Well, I did it again. I knew four rolls of bread were R$.60 each, so I counted the money out before I left home. I hate trying to count out change while balancing a baby expat on my hip. She loves to swing her hands out and knock whatever is in her reach. I gave the nice cashier the money and she gave me R$2 back. I am a strict believer in karma so I tried to give her the R$2 back, at which point she told me I gave her R$4.40 instead of R$2.40. DAMN YOU BRAZIL AND YOUR TWO REAL BILL! (I thought I gave her two singles, but I gave her two R$2 bills). Okay, I like the $2 real, but it messes me up all the time. There is no penny here. There is no one real bill here. It's so weird paying for things when change is rounded. Total is R$23.52? Give them R$23.50, no problem. It's so weird. But it's made extra difficult because Brazil has very similar and very different looking centavos! I still haven't gotten them down because, well.. let's look at the 5 and 10 centavos..

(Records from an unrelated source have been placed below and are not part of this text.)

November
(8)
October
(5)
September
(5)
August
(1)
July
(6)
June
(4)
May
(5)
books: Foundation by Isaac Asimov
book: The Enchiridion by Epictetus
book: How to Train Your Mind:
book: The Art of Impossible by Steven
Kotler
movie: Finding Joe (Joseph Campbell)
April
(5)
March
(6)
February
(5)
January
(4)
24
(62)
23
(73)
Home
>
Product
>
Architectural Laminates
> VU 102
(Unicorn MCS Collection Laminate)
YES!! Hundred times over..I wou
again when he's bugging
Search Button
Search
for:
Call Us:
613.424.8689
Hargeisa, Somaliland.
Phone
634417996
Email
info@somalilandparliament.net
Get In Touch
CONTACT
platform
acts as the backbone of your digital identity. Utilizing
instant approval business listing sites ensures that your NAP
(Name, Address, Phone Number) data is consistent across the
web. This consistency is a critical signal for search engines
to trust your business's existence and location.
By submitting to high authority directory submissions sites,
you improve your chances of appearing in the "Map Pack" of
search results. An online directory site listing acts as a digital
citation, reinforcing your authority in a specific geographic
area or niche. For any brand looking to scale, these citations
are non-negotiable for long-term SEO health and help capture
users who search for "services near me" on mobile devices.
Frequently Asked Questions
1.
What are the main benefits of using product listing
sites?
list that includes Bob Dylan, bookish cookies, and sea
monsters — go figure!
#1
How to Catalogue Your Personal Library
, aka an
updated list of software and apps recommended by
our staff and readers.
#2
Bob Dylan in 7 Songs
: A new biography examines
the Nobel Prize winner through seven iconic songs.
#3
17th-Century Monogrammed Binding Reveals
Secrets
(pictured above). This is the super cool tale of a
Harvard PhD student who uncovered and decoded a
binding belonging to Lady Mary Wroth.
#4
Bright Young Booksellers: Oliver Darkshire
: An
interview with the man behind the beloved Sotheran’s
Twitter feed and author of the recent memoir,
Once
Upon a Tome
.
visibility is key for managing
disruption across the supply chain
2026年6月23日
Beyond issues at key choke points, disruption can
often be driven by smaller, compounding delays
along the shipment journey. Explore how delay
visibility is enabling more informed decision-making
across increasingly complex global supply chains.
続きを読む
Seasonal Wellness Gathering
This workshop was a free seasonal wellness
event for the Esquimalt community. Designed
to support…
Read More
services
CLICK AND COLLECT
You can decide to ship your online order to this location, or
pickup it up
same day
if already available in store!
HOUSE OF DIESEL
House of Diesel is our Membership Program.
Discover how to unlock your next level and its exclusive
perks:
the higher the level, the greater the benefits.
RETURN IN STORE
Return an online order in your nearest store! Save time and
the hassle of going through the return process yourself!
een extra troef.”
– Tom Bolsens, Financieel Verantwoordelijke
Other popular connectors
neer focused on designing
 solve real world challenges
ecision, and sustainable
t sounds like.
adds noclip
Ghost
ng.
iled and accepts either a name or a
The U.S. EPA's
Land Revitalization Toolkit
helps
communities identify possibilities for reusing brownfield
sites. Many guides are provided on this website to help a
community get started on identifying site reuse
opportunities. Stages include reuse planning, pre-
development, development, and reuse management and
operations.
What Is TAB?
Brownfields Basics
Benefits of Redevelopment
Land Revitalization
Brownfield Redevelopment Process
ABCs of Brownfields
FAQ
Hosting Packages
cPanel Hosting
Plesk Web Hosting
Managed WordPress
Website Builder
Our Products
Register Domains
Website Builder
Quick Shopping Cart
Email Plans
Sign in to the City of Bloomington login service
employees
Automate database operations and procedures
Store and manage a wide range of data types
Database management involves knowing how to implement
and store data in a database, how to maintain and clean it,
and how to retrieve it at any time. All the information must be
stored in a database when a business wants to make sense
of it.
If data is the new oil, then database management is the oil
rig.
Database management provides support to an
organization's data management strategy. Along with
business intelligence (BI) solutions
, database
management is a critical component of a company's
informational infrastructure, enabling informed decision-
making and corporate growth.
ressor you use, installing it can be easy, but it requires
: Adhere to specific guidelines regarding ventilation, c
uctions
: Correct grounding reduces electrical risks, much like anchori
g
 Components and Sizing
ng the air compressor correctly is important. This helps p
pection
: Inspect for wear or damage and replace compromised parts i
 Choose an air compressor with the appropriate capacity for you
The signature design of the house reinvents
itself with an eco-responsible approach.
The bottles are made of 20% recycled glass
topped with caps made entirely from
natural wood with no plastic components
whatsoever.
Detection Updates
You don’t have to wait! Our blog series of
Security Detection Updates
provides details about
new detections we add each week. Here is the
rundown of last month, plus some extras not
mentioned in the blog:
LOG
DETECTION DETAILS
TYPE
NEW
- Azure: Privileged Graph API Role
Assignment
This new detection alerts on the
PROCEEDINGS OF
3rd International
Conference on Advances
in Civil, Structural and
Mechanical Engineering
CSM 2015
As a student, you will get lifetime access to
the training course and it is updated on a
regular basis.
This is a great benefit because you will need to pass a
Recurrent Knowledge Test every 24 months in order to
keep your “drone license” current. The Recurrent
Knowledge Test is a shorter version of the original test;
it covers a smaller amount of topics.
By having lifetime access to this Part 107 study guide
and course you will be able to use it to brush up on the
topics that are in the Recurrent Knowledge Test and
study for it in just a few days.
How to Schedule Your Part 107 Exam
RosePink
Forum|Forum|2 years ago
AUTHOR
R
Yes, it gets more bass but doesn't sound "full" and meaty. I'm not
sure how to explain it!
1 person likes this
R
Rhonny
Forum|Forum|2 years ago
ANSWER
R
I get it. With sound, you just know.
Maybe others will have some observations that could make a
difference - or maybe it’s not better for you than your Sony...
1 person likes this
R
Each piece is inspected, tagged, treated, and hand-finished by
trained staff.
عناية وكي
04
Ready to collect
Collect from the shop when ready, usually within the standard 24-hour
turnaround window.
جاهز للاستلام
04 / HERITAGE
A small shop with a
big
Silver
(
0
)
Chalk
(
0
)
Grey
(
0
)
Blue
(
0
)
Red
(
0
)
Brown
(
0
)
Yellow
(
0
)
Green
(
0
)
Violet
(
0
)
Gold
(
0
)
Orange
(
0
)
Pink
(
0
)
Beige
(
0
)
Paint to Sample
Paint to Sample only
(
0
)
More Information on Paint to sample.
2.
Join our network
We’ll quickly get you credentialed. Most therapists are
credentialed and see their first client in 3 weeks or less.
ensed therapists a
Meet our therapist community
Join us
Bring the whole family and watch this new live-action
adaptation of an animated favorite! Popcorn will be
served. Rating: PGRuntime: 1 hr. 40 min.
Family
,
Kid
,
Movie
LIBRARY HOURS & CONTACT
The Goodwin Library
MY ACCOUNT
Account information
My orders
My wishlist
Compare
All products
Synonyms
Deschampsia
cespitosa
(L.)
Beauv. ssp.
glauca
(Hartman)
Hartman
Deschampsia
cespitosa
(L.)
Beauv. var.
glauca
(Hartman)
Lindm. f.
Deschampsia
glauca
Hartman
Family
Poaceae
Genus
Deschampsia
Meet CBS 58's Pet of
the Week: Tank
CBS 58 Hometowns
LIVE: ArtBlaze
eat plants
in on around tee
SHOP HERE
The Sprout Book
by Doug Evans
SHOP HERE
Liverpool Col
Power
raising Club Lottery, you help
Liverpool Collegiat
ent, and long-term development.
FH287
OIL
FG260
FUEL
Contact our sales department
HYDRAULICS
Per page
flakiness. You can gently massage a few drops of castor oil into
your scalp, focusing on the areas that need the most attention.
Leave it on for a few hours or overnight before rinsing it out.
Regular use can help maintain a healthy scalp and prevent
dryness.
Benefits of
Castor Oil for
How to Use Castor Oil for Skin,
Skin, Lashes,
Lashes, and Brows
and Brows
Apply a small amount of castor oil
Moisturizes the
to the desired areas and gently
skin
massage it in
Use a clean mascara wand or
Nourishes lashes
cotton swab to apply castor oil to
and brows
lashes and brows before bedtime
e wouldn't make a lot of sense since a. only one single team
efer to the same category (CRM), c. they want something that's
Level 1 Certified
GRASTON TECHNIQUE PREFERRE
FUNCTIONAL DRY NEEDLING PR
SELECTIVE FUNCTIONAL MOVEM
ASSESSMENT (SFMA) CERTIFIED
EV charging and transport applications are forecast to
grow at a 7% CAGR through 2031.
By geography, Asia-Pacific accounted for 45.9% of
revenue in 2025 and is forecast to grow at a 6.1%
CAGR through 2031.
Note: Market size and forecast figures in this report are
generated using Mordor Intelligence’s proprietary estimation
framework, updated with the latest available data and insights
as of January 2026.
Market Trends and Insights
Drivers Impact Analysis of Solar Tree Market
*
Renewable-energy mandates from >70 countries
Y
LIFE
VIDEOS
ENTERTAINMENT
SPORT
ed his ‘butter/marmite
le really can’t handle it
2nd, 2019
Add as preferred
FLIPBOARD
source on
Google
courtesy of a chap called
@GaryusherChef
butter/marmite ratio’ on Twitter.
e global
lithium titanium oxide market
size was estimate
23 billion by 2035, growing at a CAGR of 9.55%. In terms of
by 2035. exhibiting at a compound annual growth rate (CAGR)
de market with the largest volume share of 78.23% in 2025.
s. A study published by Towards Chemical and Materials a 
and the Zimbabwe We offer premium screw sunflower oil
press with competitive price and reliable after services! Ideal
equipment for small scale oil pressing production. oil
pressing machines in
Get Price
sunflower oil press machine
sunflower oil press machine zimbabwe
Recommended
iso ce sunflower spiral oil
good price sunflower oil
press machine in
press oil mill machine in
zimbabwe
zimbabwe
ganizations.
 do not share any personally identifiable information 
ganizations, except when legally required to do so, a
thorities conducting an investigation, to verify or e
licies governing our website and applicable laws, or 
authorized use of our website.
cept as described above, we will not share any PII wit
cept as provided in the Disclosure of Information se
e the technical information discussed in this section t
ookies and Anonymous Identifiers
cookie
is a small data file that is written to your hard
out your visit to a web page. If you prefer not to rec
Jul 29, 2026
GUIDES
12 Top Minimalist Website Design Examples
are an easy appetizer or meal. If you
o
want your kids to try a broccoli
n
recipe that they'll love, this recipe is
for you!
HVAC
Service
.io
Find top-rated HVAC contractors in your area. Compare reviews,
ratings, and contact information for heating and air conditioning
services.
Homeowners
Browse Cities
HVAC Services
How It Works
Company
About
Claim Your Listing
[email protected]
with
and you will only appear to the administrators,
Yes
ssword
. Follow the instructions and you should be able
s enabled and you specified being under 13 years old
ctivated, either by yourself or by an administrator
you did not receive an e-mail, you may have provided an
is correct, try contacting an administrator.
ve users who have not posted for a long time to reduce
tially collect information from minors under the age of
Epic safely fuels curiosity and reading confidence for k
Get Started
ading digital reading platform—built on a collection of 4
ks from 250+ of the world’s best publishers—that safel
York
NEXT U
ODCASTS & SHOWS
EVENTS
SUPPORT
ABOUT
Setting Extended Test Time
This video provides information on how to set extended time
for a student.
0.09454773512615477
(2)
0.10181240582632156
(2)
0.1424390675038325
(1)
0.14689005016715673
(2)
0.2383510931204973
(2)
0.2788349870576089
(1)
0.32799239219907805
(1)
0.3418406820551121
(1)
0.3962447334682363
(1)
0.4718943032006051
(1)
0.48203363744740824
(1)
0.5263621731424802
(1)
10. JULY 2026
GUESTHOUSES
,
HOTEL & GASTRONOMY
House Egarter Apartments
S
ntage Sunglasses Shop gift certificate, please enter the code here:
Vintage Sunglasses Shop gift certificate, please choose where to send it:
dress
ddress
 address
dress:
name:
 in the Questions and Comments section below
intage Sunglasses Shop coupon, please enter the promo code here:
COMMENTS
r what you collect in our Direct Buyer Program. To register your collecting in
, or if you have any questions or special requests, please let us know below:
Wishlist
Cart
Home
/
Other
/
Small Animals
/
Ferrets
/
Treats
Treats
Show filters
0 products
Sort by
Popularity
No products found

Bruh. Could you make it any more difficult for me? Do you know how difficult it is to sift through a pocket full of change with a baby on one hip and a four year old chewing through a package of candy as you're trying to pay. True story. Reals on the other hand are colorful, different sizes, and easy peasy:
|The kids love the animals on the bills.|
Back to the centavos. They underwent a change at some point and the 1 centavo was eliminated (I'm not sure when, and google hasn't been helpful, but I've never seen one in person). Here's what they used to look like on top and what the newer circulated coins look like:
|At some point I'll replace this with a higher quality photo, sorryyyyy|
If you pulled this group out of your pocket, would you know which coins those silver ones are immediately? My guess is no! So to all the cashiers of Brazil and all the people standing atras de mim in line, give me just one minute!